Já a meta do Ministério da Saúde é vacinar 95% do público-alvo. Considerando essa meta, os dados mostram que a cobertura para quatro tipos de vacina também não está adequada na Bahia: a cobertura de imunização em 2017 foi de 78,1% para poliomielite, 85,1% para a tríplice viral, 78% para pentavalente e 84,4% para pneumocócica.

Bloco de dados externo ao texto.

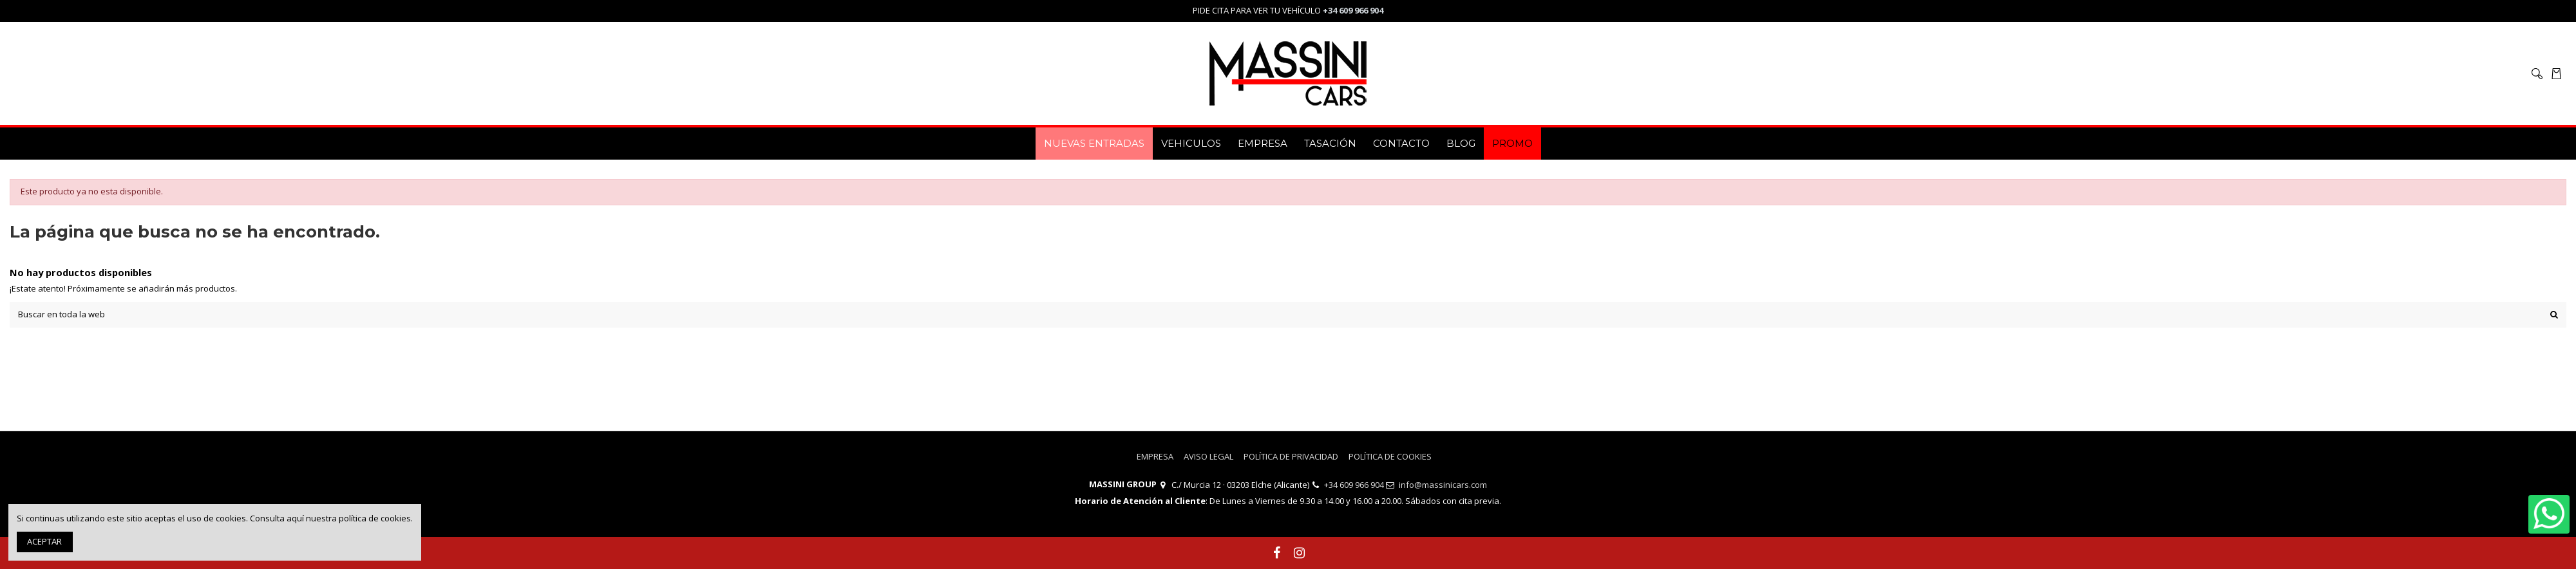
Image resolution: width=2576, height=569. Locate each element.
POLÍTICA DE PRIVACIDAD (1291, 456)
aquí (295, 518)
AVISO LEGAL (1208, 456)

De acordo com a coordenadora de vigilância epidemiológica de Ribeira do Pombal, Ana Verena Andrade, existe “algum erro na transmissão dos números”. “Há uma equipe de saúde da família que faz o acompanhamento de vacinas na cidade. Além disso, recebemos a quantidade de vacina necessária para a população. Então, esses dados foram errados para o Ministério da Saúde”, argumentou, sobre a cobertura para poliomielite.

Segundo a Secretaria da Saúde do Estado da Bahia (Sesab), o sistema de informação sobre os dados de imunização tem que estar implantado em todos as salas de vacina do estado.

“Pode haver pequenas discrepâncias, mas uma diferença dessa deve ser analisada. Vamos verificar se o município está com o sistema de informação de imunização implantado e alimentado regularmente, porque é um compromisso acordado entre as três esferas de gestão. O estado tem atuado na supervisão. Se isso não está acontecendo, deve ser revisto pelo gestor municipal”, afirma Ramon Saavedra, coordenador estadual de imunização.

Segurança

Dentre os fatores que contribuem para a mais baixa procura por vacinas nos últimos dez anos está a diminuição ou erradicação das doenças, segundo o coordenador.

“Ao que parece, a percepção de risco da população tem diminuído nos últimos anos pela falta de convívio com essas doenças, o que gera uma falsa sensação de segurança. É como se a vacina fosse vítima do seu próprio sucesso – se hoje não temos poliomielite, sarampo e temos poucos casos de caxumba, é porque as vacinas foram efetivas quando implantadas no calendário de vacinação”, diz Ramon Saavedra.

Contra a pólio, por exemplo, o Ministério da Saúde inicia, no dia 6 de agosto, a campanha nacional de vacinação.

“A vacina é prevenção. A criança pode estar com saúde agora, mas a vacina previne doenças que podem acontecer e que podem ser muito graves. O sarampo, por exemplo, pode matar, e os riscos de ter reação vacinal são muito menores”, explica ele.